Task statement:
Read through the data, and wherever a line holds the word "overzicht", write that line out.

Input:
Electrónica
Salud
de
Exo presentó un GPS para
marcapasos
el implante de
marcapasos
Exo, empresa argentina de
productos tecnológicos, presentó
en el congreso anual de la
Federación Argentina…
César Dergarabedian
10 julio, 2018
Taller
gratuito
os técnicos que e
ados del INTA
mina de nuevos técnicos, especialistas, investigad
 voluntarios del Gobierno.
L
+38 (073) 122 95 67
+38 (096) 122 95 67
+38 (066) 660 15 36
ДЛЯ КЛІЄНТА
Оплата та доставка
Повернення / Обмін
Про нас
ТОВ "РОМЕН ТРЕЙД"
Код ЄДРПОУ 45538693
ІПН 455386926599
--
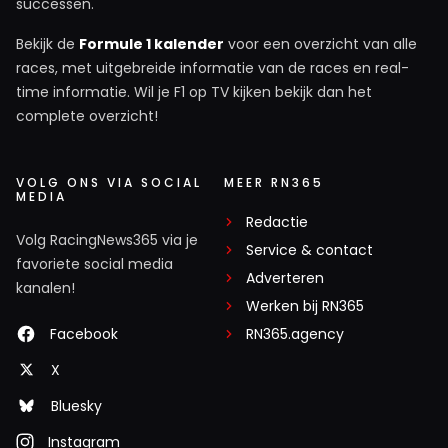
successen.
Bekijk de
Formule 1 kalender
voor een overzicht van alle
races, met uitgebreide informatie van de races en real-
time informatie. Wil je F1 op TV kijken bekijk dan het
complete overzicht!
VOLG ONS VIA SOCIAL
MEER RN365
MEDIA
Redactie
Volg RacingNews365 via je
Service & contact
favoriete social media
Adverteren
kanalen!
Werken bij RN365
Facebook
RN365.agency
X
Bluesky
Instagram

Reply to the task:
voor een overzicht van alle
complete overzicht!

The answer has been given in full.